--- Required work ---
Where does the word "Search" appear in the entries below? Copy each line that holds it.

--- Data extract ---
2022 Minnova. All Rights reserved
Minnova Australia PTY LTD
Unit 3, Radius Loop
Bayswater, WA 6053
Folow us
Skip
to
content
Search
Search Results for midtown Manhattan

...

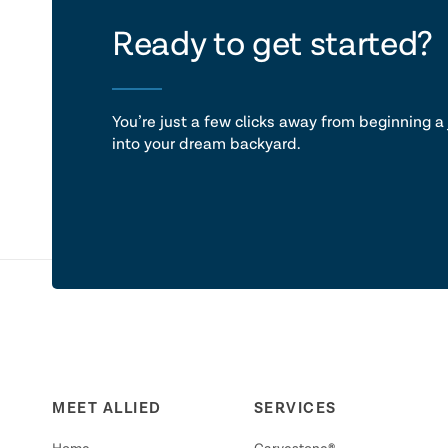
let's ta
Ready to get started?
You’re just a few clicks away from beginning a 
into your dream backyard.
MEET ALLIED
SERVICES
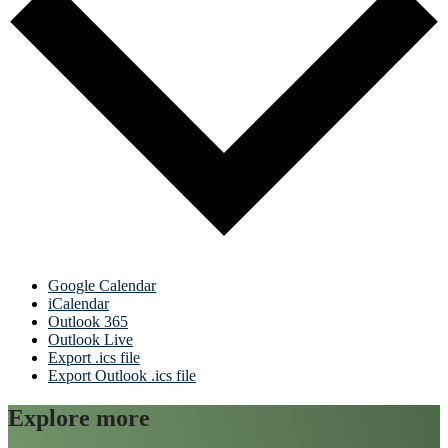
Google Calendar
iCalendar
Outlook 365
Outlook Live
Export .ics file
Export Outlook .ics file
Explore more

--- Result ---
Search
Search Results for midtown Manhattan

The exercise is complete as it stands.